**Problem description:** The pictures in the listing below are to be skipped, while the lines between the line holding "Quite simply: this is" and the line holding "New Arrival", inclusive, are to be output exactly.

**Data section:**
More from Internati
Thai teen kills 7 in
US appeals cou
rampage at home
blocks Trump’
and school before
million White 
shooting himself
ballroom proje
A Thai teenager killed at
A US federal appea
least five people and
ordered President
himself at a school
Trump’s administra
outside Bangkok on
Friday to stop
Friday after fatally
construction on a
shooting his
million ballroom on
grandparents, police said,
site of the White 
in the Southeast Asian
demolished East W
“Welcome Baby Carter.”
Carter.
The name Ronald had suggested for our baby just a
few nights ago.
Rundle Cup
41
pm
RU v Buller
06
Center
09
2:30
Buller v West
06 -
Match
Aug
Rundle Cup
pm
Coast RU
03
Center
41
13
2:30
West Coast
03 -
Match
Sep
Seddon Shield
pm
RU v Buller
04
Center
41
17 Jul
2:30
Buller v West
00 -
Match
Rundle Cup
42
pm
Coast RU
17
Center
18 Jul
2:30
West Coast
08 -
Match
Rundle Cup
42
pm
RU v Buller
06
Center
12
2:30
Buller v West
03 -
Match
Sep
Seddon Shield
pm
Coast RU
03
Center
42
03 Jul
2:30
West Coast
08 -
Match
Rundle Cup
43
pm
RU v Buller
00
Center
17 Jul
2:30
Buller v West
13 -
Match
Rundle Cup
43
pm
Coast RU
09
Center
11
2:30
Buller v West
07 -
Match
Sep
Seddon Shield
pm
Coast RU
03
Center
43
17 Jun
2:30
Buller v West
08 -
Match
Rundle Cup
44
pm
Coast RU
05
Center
...
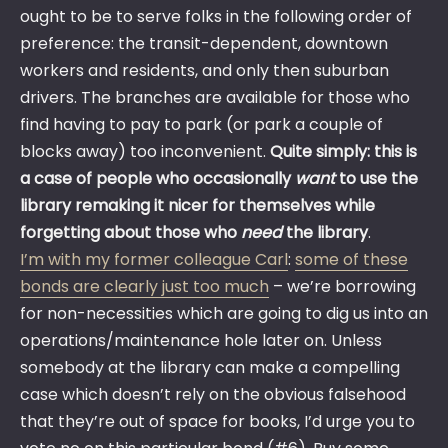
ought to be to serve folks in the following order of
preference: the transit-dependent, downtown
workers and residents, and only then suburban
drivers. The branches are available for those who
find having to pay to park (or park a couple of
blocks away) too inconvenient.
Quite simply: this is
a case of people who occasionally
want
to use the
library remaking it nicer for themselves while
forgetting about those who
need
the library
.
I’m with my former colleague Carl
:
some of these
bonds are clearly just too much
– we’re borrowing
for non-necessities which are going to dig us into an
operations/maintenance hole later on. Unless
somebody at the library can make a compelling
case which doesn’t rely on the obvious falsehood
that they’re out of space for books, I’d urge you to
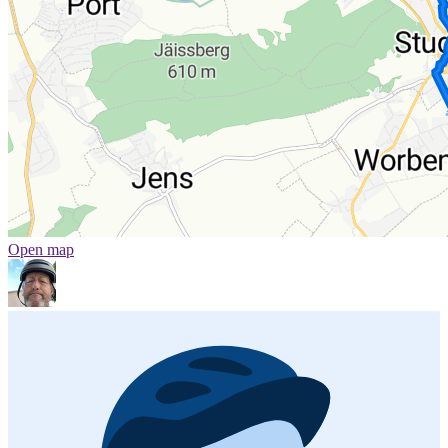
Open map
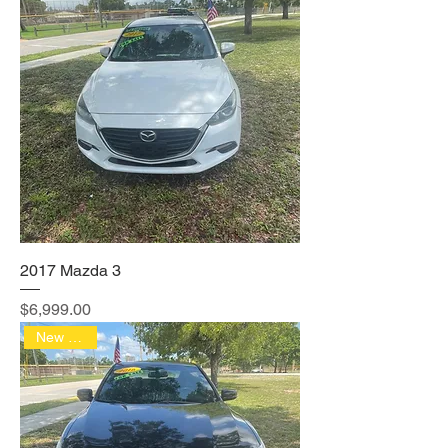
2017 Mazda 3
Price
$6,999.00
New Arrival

**Response below:**
Quite simply: this is
a case of people who occasionally
want
to use the
library remaking it nicer for themselves while
forgetting about those who
need
the library
.
I’m with my former colleague Carl
:
some of these
bonds are clearly just too much
– we’re borrowing
for non-necessities which are going to dig us into an
operations/maintenance hole later on. Unless
somebody at the library can make a compelling
case which doesn’t rely on the obvious falsehood
that they’re out of space for books, I’d urge you to
Open map
2017 Mazda 3
Price
$6,999.00
New Arrival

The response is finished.